● INFORMATION

* * *

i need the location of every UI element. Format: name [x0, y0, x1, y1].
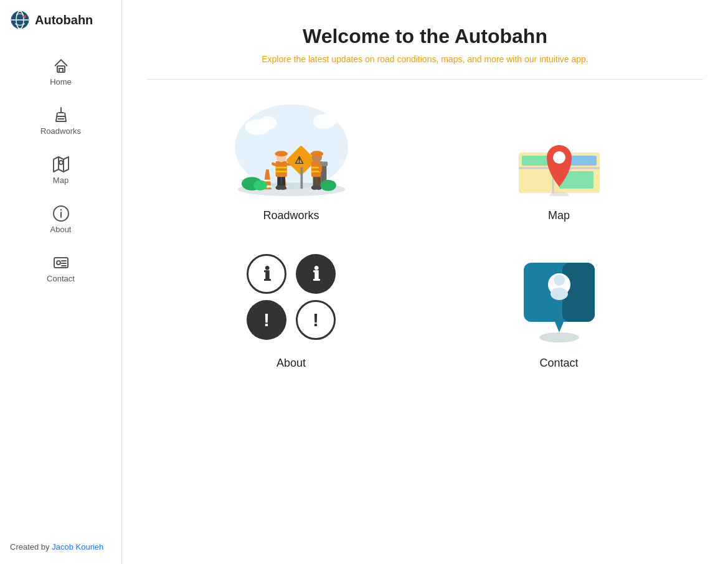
- svg-rect-30: [275, 161, 286, 176]
- contact-image: [497, 247, 622, 347]
- roadworks-illustration: ⚠: [229, 98, 354, 201]
- roadworks-icon: [52, 106, 70, 124]
- svg-point-69: [553, 151, 565, 164]
- card-contact[interactable]: Contact: [450, 247, 668, 370]
- svg-point-70: [555, 154, 559, 157]
- sidebar-item-roadworks[interactable]: Roadworks: [0, 99, 121, 143]
- svg-point-56: [253, 180, 267, 190]
- footer-credit: Created by Jacob Kourieh: [10, 542, 103, 552]
- card-map[interactable]: Map: [450, 100, 668, 222]
- svg-text:⚠: ⚠: [295, 154, 304, 166]
- svg-rect-51: [310, 153, 323, 156]
- about-icons-scene: ℹ ℹ ! !: [245, 253, 338, 341]
- card-roadworks[interactable]: ⚠: [182, 100, 400, 222]
- main-content: Welcome to the Autobahn Explore the late…: [122, 0, 728, 564]
- svg-marker-77: [555, 322, 564, 332]
- card-about[interactable]: ℹ ℹ ! ! About: [182, 247, 400, 370]
- svg-point-15: [57, 261, 60, 265]
- map-icon: [52, 156, 70, 173]
- card-about-label: About: [277, 357, 306, 370]
- about-image: ℹ ℹ ! !: [229, 247, 354, 347]
- svg-rect-54: [318, 165, 321, 172]
- svg-rect-4: [59, 68, 63, 72]
- svg-rect-65: [522, 156, 550, 166]
- card-grid: ⚠: [182, 100, 668, 370]
- map-image: [497, 100, 622, 199]
- svg-point-10: [59, 161, 63, 164]
- svg-rect-31: [275, 166, 286, 168]
- nav-items: Home Roadworks Map: [0, 50, 121, 291]
- info-outline-icon: ℹ: [247, 254, 286, 294]
- contact-icon: [52, 254, 70, 271]
- svg-point-13: [60, 209, 61, 210]
- sidebar-item-map[interactable]: Map: [0, 148, 121, 192]
- contact-illustration: [513, 250, 606, 344]
- sidebar-label-about: About: [50, 225, 72, 234]
- svg-rect-41: [300, 167, 303, 189]
- map-illustration: [513, 103, 606, 196]
- sidebar-label-roadworks: Roadworks: [40, 126, 81, 136]
- exclaim-outline-icon: !: [296, 300, 336, 340]
- welcome-title: Welcome to the Autobahn: [303, 25, 547, 48]
- sidebar-label-contact: Contact: [47, 274, 75, 283]
- svg-rect-32: [275, 171, 286, 172]
- welcome-subtitle: Explore the latest updates on road condi…: [262, 54, 589, 64]
- sidebar-label-home: Home: [50, 77, 72, 87]
- sidebar-item-contact[interactable]: Contact: [0, 247, 121, 291]
- svg-point-76: [551, 288, 568, 300]
- exclaim-filled-icon: !: [247, 300, 286, 340]
- roadworks-image: ⚠: [229, 100, 354, 199]
- svg-rect-23: [263, 179, 271, 181]
- svg-point-61: [326, 111, 341, 123]
- sidebar: Autobahn Home Roadworks: [0, 0, 122, 564]
- sidebar-item-home[interactable]: Home: [0, 50, 121, 94]
- footer-prefix: Created by: [10, 542, 52, 552]
- svg-point-57: [320, 179, 336, 190]
- logo-text: Autobahn: [35, 13, 93, 27]
- info-filled-icon: ℹ: [296, 254, 336, 294]
- sidebar-item-about[interactable]: About: [0, 197, 121, 242]
- svg-rect-35: [275, 153, 287, 156]
- svg-point-59: [258, 116, 277, 129]
- card-roadworks-label: Roadworks: [263, 209, 319, 222]
- svg-point-71: [539, 332, 579, 342]
- home-icon: [52, 57, 70, 75]
- svg-point-75: [554, 275, 565, 286]
- logo-icon: [10, 10, 30, 30]
- sidebar-label-map: Map: [53, 176, 69, 185]
- card-contact-label: Contact: [539, 357, 578, 370]
- card-map-label: Map: [548, 209, 570, 222]
- about-icon: [52, 205, 70, 222]
- svg-point-29: [279, 185, 286, 189]
- logo-area[interactable]: Autobahn: [0, 10, 93, 30]
- footer-link[interactable]: Jacob Kourieh: [52, 542, 103, 552]
- divider: [147, 79, 703, 80]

* * *

● REQUIRED WORK
For the entries above, give only the number of lines that contain the word "text".

● FINISHED TASK
2